Extracting colours from Primary Colour column...
Extracting colours from Secondary Colour column...

Total colour entries extracted: 516064
Unique colour names: 12

All unique colours found:
    1. black
    2. blue
    3. brown
    4. green
    5. grey
    6. orange
    7. pink
    8. purple
    9. red
   10. teal
   11. white
   12. yellow


### Note on Excluded Terms

The following non-specific colour terms are automatically **excluded** from processing:
- `multicoloured`, `multicolored`, `multi-coloured`, `multi-colored`
- `various`, `mixed`, `assorted`, `multi`, `multiple`
- `unknown`, `n/a`, `none`

**Reasoning**: These terms don't represent specific colours and wouldn't be useful for filtering/searching products by colour. Products with these terms will need their actual colours to be specified separately, or they can be tagged with multiple specific colours instead.

In [9]:
# Function to get hex code for a colour name
def get_colour_hex(colour_name: str) -> str:
    """
    Get hex code for a colour name.
    Tries exact match first, then fuzzy matching.
    
    Args:
        colour_name: Name of the colour
        
    Returns:
        Hex code string (e.g., '#FF0000')
    """
    # Normalize the colour name
    normalized = colour_name.lower().strip()
    
    # Try exact match first
    if normalized in COLOUR_HEX_MAP:
        return COLOUR_HEX_MAP[normalized]
    
    # Try to find partial matches (e.g., "red" in "dark red")
    for key, hex_code in COLOUR_HEX_MAP.items():
        if normalized in key or key in normalized:
            logger.info(f"Fuzzy match: '{colour_name}' matched to '{key}' ({hex_code})")
            return hex_code
    
    # If no match found, generate a default or log warning
    logger.warning(f"No hex code found for colour: '{colour_name}'. Using default grey.")
    return '#808080'  # Default grey for unknown colours

# Map each unique colour to its hex code
colour_hex_mapping = {}
colours_without_hex = []

print("Mapping colours to hex codes...\n")
for colour in unique_colours:
    hex_code = get_colour_hex(colour)
    colour_hex_mapping[colour] = hex_code
    
    # Track colours that don't have a predefined hex
    if hex_code == '#808080' and colour.lower() not in ['grey', 'gray']:
        colours_without_hex.append(colour)

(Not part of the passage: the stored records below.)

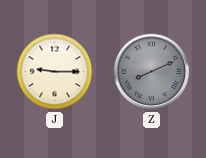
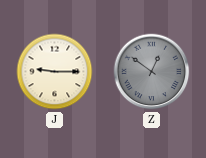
Z: 8:11 -> 12:51
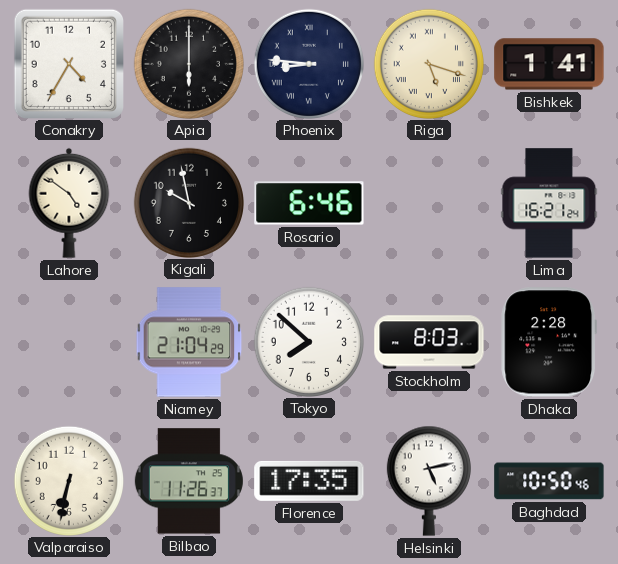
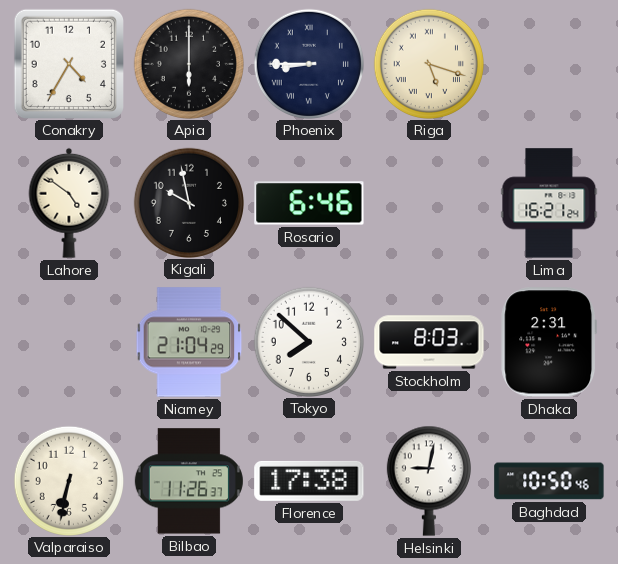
Phoenix: 8:46 -> 8:45
Bishkek: 1:41 -> none
Dhaka: 2:28 -> 2:31
Florence: 17:35 -> 17:38
Helsinki: 5:13 -> 9:02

print(f"Successfully mapped {len(colour_hex_mapping)} colours")

# Display the mapping
print("\nColour to Hex Mapping:")
print("=" * 60)
for colour, hex_code in sorted(colour_hex_mapping.items()):
    print(f"{colour:30} → {hex_code}")

if colours_without_hex:
    print(f"\n⚠️  Colours without predefined hex ({len(colours_without_hex)}):")
    for colour in colours_without_hex:
        print(f"  - {colour}")

Mapping colours to hex codes...

Successfully mapped 12 colours

Colour to Hex Mapping:
black                          → #000000
blue                           → #0000FF
brown                          → #A52A2A
green                          → #008000
grey                           → #808080
orange                         → #FFA500
pink                           → #FFC0CB
purple                         → #800080
red                            → #FF0000
teal                           → #008080
white                          → #FFFFFF
yellow                         → #FFFF00


In [10]:
# Function to create colour via API
def create_colour(colour_data: Dict) -> Optional[Dict]:
    """
    Create a colour record in the Strapi database via API.
    
    Args:
        colour_data: Dictionary containing colour information
        
    Returns:
        Response data if successful, None if failed
    """
    endpoint = f"{API_BASE_URL}/colours"
    
    headers = {
        'Authorization': f'Bearer {API_TOKEN}',
        'Content-Type': 'application/json'
    }
    
    # Prepare payload according to Strapi format
    payload = {
        "data": colour_data
    }
    
    try:
        response = requests.post(endpoint, headers=headers, json=payload, timeout=30)
        
        if response.status_code == 200 or response.status_code == 201:
            logger.info(f"Successfully created colour: {colour_data.get('colour_name')}")
            return response.json()
        else:
            logger.error(f"Failed to create colour {colour_data.get('colour_name')}: {response.status_code}")
            logger.error(f"Response: {response.text}")
            return None
            
    except requests.exceptions.RequestException as e:
        logger.error(f"Network error creating colour {colour_data.get('colour_name')}: {e}")
        return None
    except Exception as e:
        logger.error(f"Unexpected error creating colour {colour_data.get('colour_name')}: {e}")
        return None

# Test function is defined
logger.info("Colour creation function defined successfully")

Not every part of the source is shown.